Start of Records shown

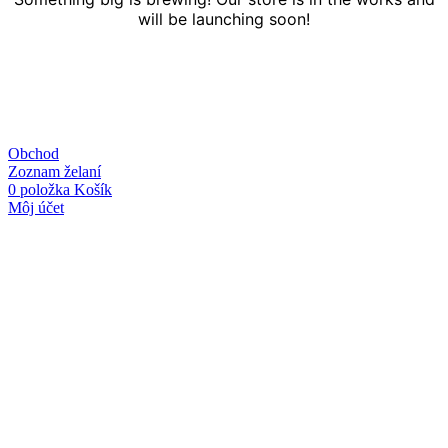
will be launching soon!
Obchod
Zoznam želaní
0
položka
Košík
Môj účet
Linky
O nás
Kontakt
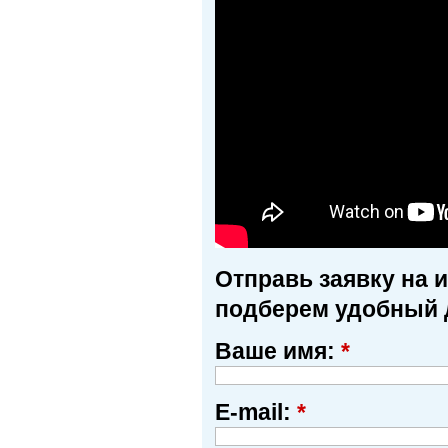
Отправь заявку на 
подберем удобный 
Ваше имя:
*
E-mail:
*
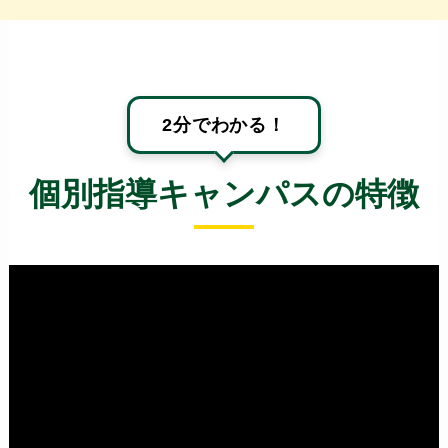
2分でわかる！
個別指導キャンパスの特徴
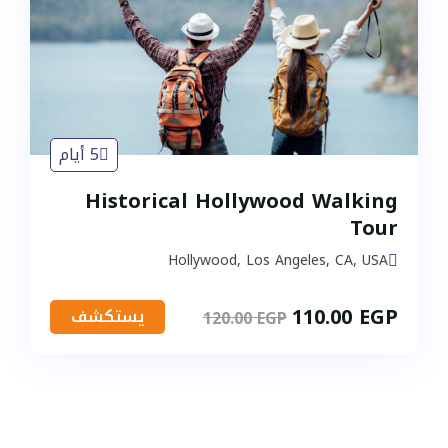
التأشيرات
النقل
معرض الصور
5 أيام
Historical Hollywood Walking
Tour
Hollywood, Los Angeles, CA, USA
110.00
EGP
يستكشف
120.00
EGP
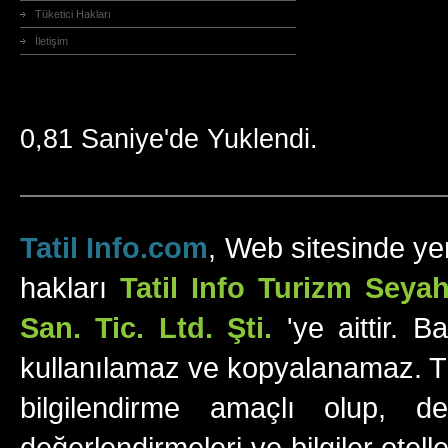
Tüketici Hakları
İletişim
0,81 Saniye'de Yuklendi.
Tatil Info.com
, Web sitesinde yer
hakları
Tatil Info Turizm Sey
San. Tic. Ltd. Şti.
'ye aittir. B
kullanılamaz ve kopyalanamaz. Tüm
bilgilendirme amaçlı olup, değ
değerlendirmeleri ve bilgiler otell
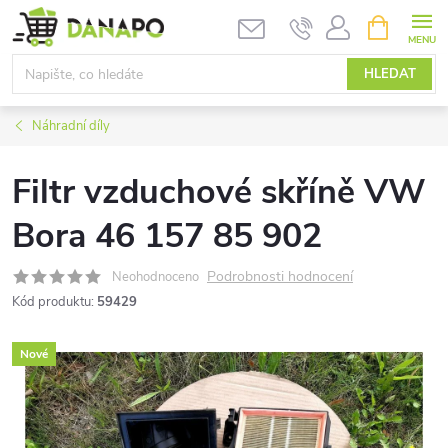
Přejít
NÁKUPNÍ
KOŠÍK
na
obsah
HLEDAT
Náhradní díly
Filtr vzduchové skříně VW
Bora 46 157 85 902
Podrobnosti hodnocení
Neohodnoceno
Kód produktu:
59429
Nové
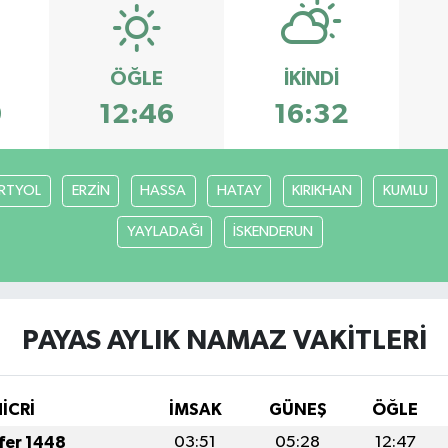
ÖĞLE
İKINDI
9
12:46
16:32
RTYOL
ERZİN
HASSA
HATAY
KIRIKHAN
KUMLU
YAYLADAĞI
İSKENDERUN
PAYAS AYLIK NAMAZ VAKITLERI
İCRİ
İMSAK
GÜNEŞ
ÖĞLE
afer 1448
03:51
05:28
12:47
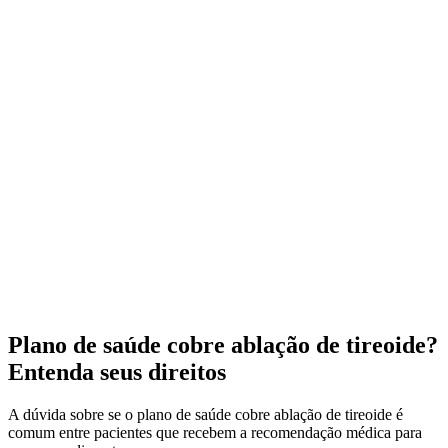
Plano de saúde cobre ablação de tireoide?
Entenda seus direitos
A dúvida sobre se o plano de saúde cobre ablação de tireoide é
comum entre pacientes que recebem a recomendação médica para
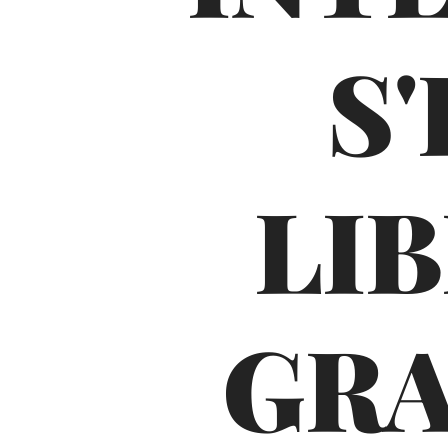
S
LI
GRA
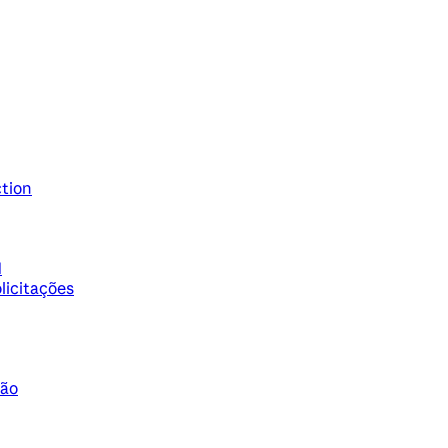
ction
M
licitações
ção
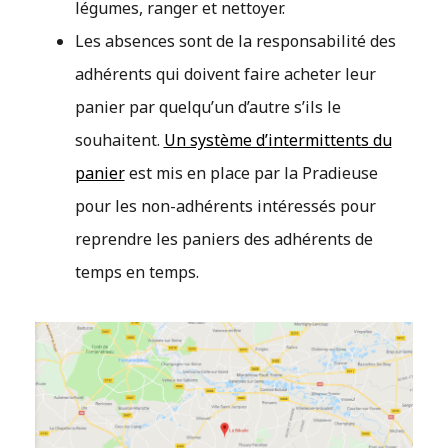
légumes, ranger et nettoyer.
Les absences sont de la responsabilité des
adhérents qui doivent faire acheter leur
panier par quelqu’un d’autre s’ils le
souhaitent.
Un système d’intermittents du
panier
est mis en place par la Pradieuse
pour les non-adhérents intéressés pour
reprendre les paniers des adhérents de
temps en temps.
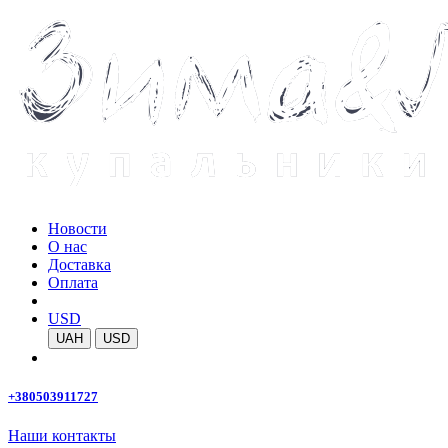
Новости
О нас
Доставка
Оплата
USD
UAH
USD
+380503911727
Наши контакты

End of Records shown

Assignment
Without the pictures, restate all the entries above exactly.

Your response
will be launching soon!
Obchod
Zoznam želaní
0
položka
Košík
Môj účet
Linky
O nás
Kontakt
Отправь заявку на 
подберем удобный 
Ваше имя:
*
E-mail:
*
2分でわかる！
個別指導キャンパスの特徴
التأشيرات
النقل
معرض الصور
5 أيام
Historical Hollywood Walking
Tour
Hollywood, Los Angeles, CA, USA
110.00
EGP
يستكشف
120.00
EGP
Tüketici Hakları
İletişim
0,81 Saniye'de Yuklendi.
Tatil Info.com
, Web sitesinde yer
hakları
Tatil Info Turizm Sey
San. Tic. Ltd. Şti.
'ye aittir. B
kullanılamaz ve kopyalanamaz. Tüm
bilgilendirme amaçlı olup, değ
değerlendirmeleri ve bilgiler otell
Přejít
NÁKUPNÍ
KOŠÍK
na
obsah
HLEDAT
Náhradní díly
Filtr vzduchové skříně VW
Bora 46 157 85 902
Podrobnosti hodnocení
Neohodnoceno
Kód produktu:
59429
Nové
ÖĞLE
İKINDI
9
12:46
16:32
RTYOL
ERZİN
HASSA
HATAY
KIRIKHAN
KUMLU
YAYLADAĞI
İSKENDERUN
PAYAS AYLIK NAMAZ VAKITLERI
İCRİ
İMSAK
GÜNEŞ
ÖĞLE
afer 1448
03:51
05:28
12:47
Plano de saúde cobre ablação de tireoide?
Entenda seus direitos
A dúvida sobre se o plano de saúde cobre ablação de tireoide é
comum entre pacientes que recebem a recomendação médica para
S
LI
GRA
ction
M
licitações
ção
légumes, ranger et nettoyer.
Les absences sont de la responsabilité des
adhérents qui doivent faire acheter leur
panier par quelqu’un d’autre s’ils le
souhaitent.
Un système d’intermittents du
panier
est mis en place par la Pradieuse
pour les non-adhérents intéressés pour
reprendre les paniers des adhérents de
temps en temps.
Новости
О нас
Доставка
Оплата
USD
UAH
USD
+380503911727
Наши контакты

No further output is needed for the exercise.